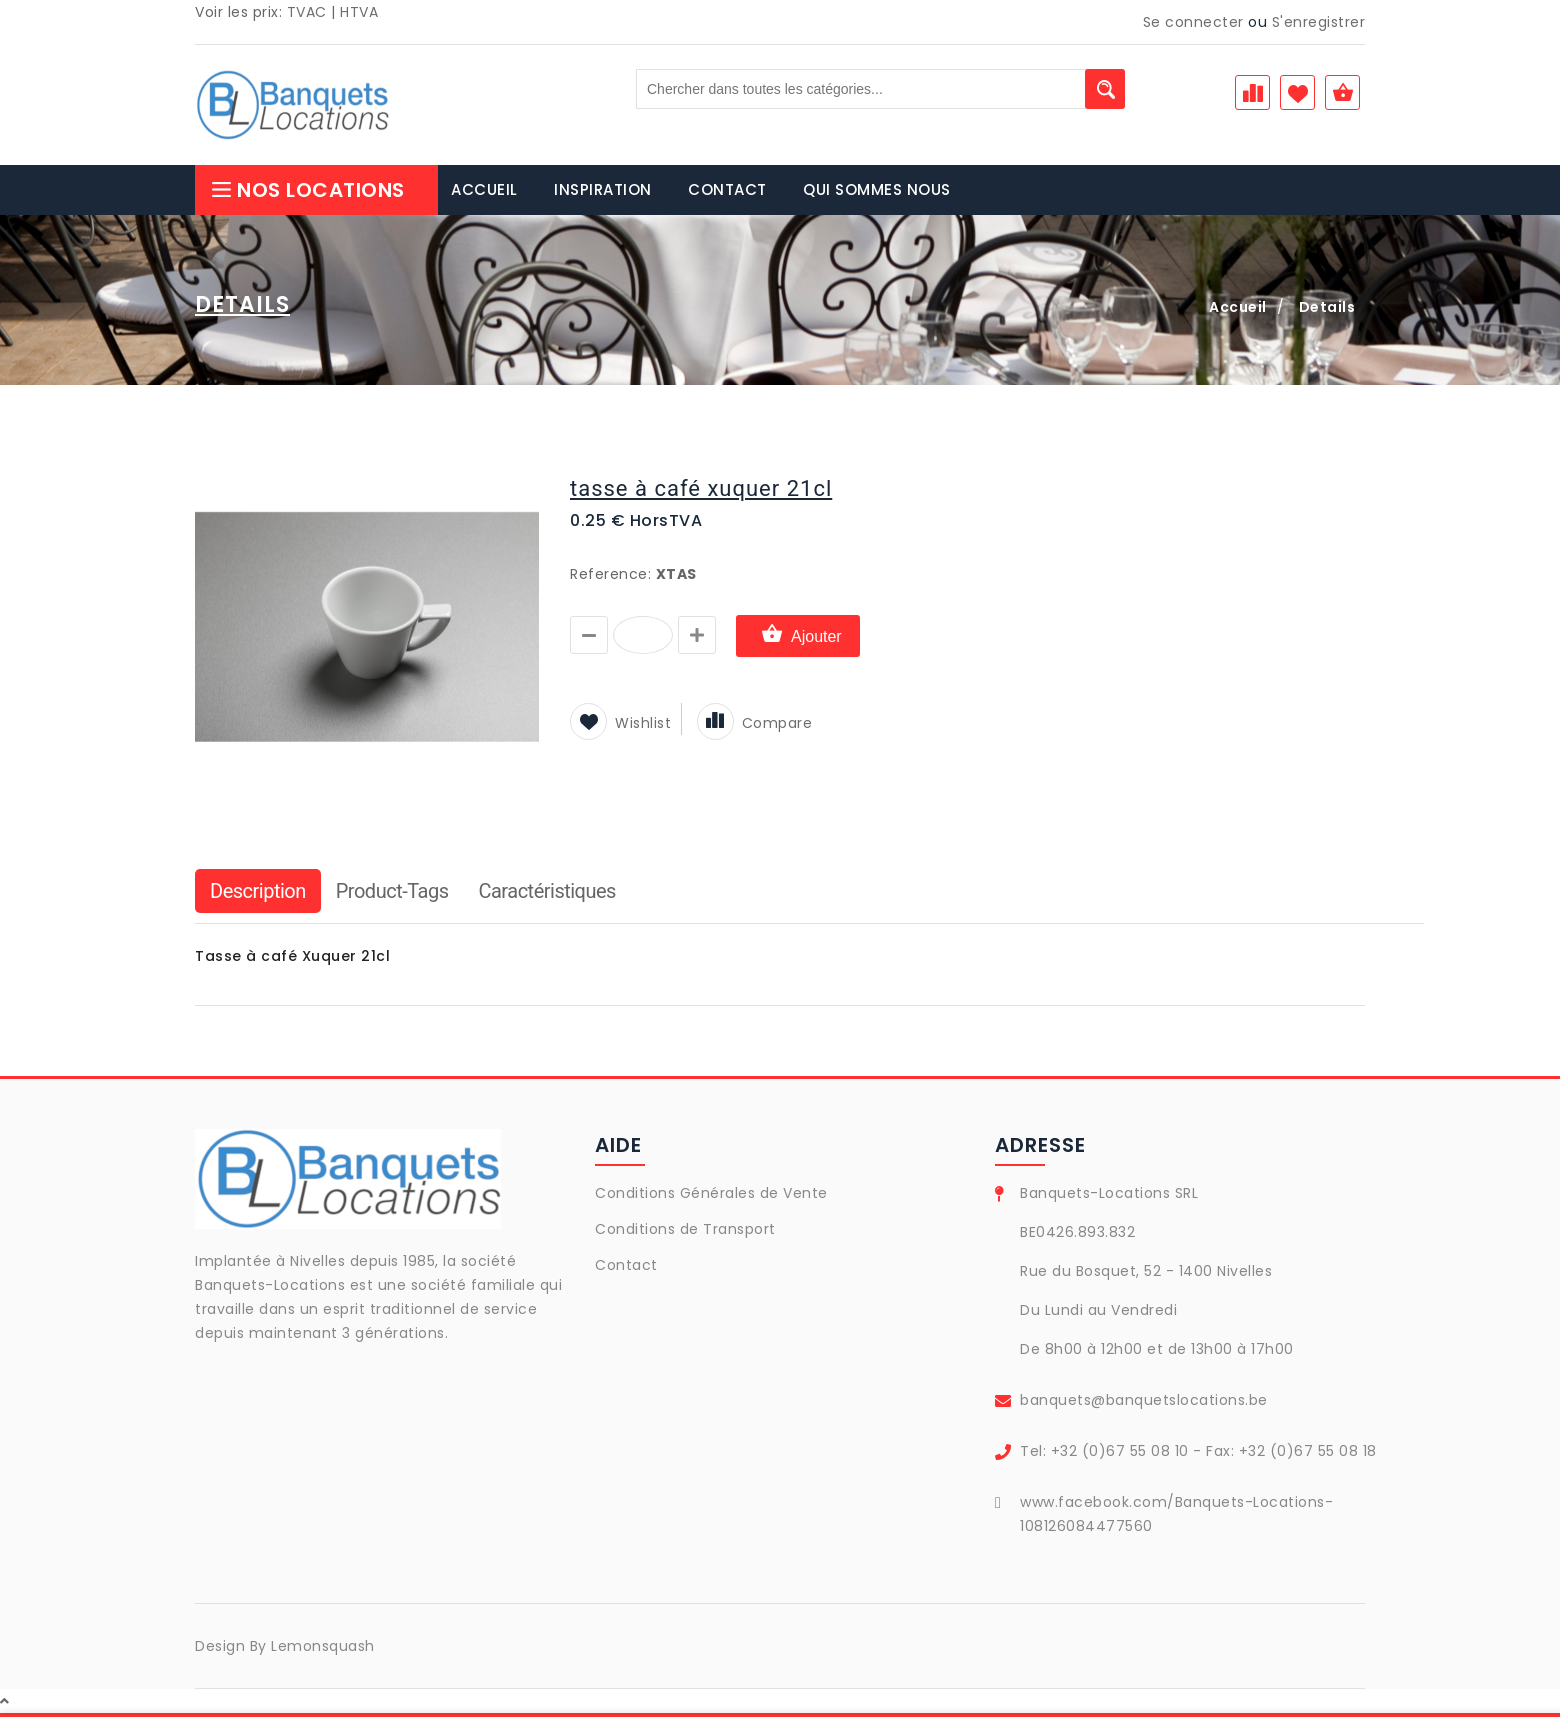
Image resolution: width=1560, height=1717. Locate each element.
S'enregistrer (1319, 22)
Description (258, 891)
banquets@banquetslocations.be (1144, 1400)
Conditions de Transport (685, 1229)
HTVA (359, 12)
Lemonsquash (323, 1646)
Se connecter (1193, 22)
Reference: (610, 574)
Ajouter (798, 635)
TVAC (307, 12)
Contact (626, 1265)
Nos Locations (307, 190)
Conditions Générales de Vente (711, 1193)
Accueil (1238, 307)
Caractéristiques (546, 891)
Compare (755, 723)
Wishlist (620, 723)
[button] (522, 472)
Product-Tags (392, 891)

==*==

**TASK DETAILS**
Exactly as written, reproduce all of the entries while dropping the pictures.

**TASK ANSWER**
Image resolution: width=1560, height=1717. Locate each element.
S'enregistrer (1319, 22)
Description (258, 891)
banquets@banquetslocations.be (1144, 1400)
Conditions de Transport (685, 1229)
HTVA (359, 12)
Lemonsquash (323, 1646)
Se connecter (1193, 22)
Reference: (610, 574)
Ajouter (798, 635)
TVAC (307, 12)
Contact (626, 1265)
Nos Locations (307, 190)
Conditions Générales de Vente (711, 1193)
Accueil (1238, 307)
Caractéristiques (546, 891)
Compare (755, 723)
Wishlist (620, 723)
[button] (522, 472)
Product-Tags (392, 891)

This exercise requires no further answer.